Palingenesis

I DWELT with the God ere He fashioned the worlds with their heart of fire,
Ere the vales sank down at His voice or He spake to the mountains, “Aspire!”
Or ever the sea to dark heaven made moan in its hunger for light,
Or the four winds were born of the morning and missioned on various flight.

In a fold of His garment I slept, without motion, or knowledge, or skill,
While age upon age the thought of creation took shape at His will;
Sleeping I lay by the right hand that framed it—this wonderful earth—
Nor heard I the stars of the morning, chanting its anthem of birth.

Part had I not in the scheme till He sent me to work on the reef,
Nude, in the seafoam, to clothe it with coralline blossom and leaf.
Patient I wrought—as a weaver that blindly plyeth the loom,
Nor knew that the God dwelt with me, there as I wrought in the gloom.

Strength had I not till chiefdom supreme of the waters He gave;
Joyous I went—tumultuous; the billows before me I drave—
Myself as a surge of the sea when impelled by the driving storm;
Nor knew that the God dwelt with me, there in leviathan's form.

Lightness I had not, till, decked with light plumes, He endued me with speed—
Buoyant the hollow quill as the hollow stem of the reed!
And I gathered my food from the ooze, and builded my home at His word;
Nor knew that the God dwelt with me clothed in the garb of a bird.

I trod not the earth till on plains unmeasured He sent me to rove,
To taste of the sweetness of grass and the leaves of the summer grove.
For shelter He hollowed the cave; fresh springs in the rock He unsealed;
But I knew not the God dwelt with me that ranged as a beast of the field.

Foresight I had not, nor memory, nor vision that sweeps in the skies,
Till He made me man, and bade me uplift my marvelling eyes!
My hands I uplifted—my cries grew a prayer—on the green turf I knelt.
And knew that the God had dwelt with me wherever of old I had dwelt!

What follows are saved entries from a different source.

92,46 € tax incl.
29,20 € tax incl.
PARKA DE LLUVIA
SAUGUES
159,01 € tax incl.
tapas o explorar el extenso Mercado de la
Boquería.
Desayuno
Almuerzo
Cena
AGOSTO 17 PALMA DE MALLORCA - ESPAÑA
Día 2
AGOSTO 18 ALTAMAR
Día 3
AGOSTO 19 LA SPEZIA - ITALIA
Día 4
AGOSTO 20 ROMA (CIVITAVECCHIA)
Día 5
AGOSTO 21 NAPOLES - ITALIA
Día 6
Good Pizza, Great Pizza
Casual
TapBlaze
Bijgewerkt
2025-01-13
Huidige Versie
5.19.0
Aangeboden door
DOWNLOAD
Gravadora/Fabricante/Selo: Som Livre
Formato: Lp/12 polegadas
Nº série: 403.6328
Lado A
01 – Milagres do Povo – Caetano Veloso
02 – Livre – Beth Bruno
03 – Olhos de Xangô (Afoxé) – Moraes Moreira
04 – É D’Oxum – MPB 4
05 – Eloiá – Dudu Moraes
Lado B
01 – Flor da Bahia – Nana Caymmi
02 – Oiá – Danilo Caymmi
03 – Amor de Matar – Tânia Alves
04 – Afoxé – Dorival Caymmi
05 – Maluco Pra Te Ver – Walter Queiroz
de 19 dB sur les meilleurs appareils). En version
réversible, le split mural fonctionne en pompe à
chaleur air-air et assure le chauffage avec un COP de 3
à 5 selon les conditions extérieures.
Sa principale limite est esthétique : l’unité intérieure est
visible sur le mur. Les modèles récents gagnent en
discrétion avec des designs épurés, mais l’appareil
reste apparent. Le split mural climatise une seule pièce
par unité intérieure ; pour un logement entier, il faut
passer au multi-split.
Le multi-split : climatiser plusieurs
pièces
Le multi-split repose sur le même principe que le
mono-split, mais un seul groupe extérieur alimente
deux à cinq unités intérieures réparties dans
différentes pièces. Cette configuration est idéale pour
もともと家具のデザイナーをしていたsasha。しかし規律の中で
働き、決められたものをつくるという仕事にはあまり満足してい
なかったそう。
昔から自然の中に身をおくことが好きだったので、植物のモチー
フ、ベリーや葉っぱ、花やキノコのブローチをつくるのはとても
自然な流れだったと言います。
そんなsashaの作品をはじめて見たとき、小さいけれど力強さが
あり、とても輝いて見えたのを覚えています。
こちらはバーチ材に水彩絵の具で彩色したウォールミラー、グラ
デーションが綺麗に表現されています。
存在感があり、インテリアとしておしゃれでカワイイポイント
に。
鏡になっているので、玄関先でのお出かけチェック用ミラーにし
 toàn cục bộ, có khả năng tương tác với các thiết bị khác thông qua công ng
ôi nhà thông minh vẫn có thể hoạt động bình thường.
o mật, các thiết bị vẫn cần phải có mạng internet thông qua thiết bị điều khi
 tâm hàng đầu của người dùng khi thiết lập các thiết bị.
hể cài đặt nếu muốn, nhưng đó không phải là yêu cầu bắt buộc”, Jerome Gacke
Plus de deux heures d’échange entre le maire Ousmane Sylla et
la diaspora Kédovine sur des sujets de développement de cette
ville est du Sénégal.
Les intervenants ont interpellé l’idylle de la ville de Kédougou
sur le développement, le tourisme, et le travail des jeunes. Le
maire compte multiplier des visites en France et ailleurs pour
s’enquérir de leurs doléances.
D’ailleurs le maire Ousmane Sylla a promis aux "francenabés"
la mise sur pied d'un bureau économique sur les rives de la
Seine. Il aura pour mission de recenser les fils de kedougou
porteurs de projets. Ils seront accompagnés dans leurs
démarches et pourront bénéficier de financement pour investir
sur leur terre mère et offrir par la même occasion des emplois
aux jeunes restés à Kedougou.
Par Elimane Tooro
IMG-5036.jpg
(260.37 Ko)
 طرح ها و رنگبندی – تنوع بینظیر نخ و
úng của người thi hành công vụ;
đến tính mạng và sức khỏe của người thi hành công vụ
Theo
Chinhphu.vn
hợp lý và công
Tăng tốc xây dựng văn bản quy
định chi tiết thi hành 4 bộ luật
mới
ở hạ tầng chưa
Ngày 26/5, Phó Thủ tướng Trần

Wild is the life of the wave, and free is the life of the air,
And sweet is the life of the measureless pastures, unburdened of care;
They all have been mine, I upgather them all in the being of man,
Who knoweth, at last, that the God hath dwelt with him since all life began!

My heritage draw I from these—I love though I leave them behind;
But shall I not speak for the dumb, and lift up my sight for the blind?
I am kin to the least that inhabits the air, the waters, the clod;
They wist not what bond is between us, they know not the Indwelling God!

For under my hands alone the charactered Past hath He laid,
One moment to scan ere it fall like a scroll into ashes and fade!
Enough have I read to know and declare—my ways He will keep,
If onward I go, or again in a fold of His garment I sleep!